Sunday, March 1, 2009

With Hopper and Reznikoff in Thailand




In today's New York Times, Jori Finkel writes of Edward Hopper's enormous influence on our culture and quotes the owner of a San Francisco gallery as saying, "Hopper is huge,” Mr. Fraenkel said. “I think he’s had a pervasive impact on the way we see the world, so pervasive as to be almost invisible." I'm not as sure as Finkel is, that Hopper was the first artist or writer to capture the spirit that we find in Hopper's paintings, but I agree that his impact is so large as to be invisible. Certainly, the spirit that moves through Hopper, moves with a presence much larger than style, and is more accurately described as a sensibility.

I won't attempt to describe Hopper's impact on others, but I know that his paintings have given me an approach to the situations I find myself in all of the time as a travel writer in strange lands. When you travel alone, and frequently, as I do, you often find yourself in an interior zone that feels much like what comes out of one of Hopper's urban scenes. You're in a cafe, a hotel lobby or buying a newspaper and you're somehow inside of but not part of the social dance going on around you. Simultaneously isolating and comforting, there is a tangible relief in not being attached to your own history.

It calls to mind the Objectivist poetry of Charles Reznikoff. His most famous line describes how the ruins of a building can create that otherworldly feeling.

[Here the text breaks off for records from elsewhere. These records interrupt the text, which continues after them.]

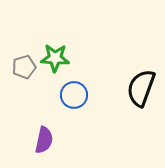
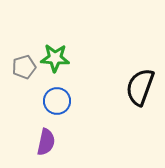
black semicircle: moved 1 px left, 1 px up
blue circle: moved 17 px left, 6 px down
purple semicircle: moved 2 px right, 2 px down
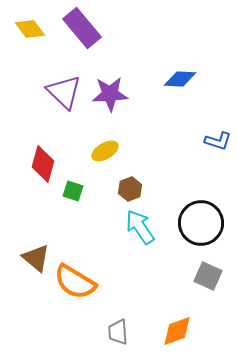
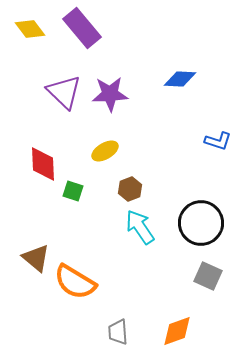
red diamond: rotated 18 degrees counterclockwise
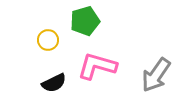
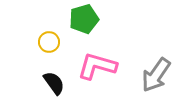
green pentagon: moved 1 px left, 2 px up
yellow circle: moved 1 px right, 2 px down
black semicircle: rotated 100 degrees counterclockwise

The house-wreckers have left the door and the staircase,
now leading to the empty room of night



When we rip ourselves out of our normal contexts, we are essentially leaving only the door and the staircase of our lives. As in the poem above, that often frames the edge between where our thoughts & observations border on the big mysterious night beyond.



A few years ago, drinking beers in a ramshackle roadside bar in Pattaya, Thailand, it occurred to me that it was precisely this feeling, as in a Hopper painting, that I was traveling to find. At that moment, the bar maid sat opposite me. She asked where I was from and what had brought me to Pattaya. I answered and asked how things were going for her.



It was a friendly, disanimated conversation between two disconnected lives, looking out from the tangle of their own stories, for a relief from those stories.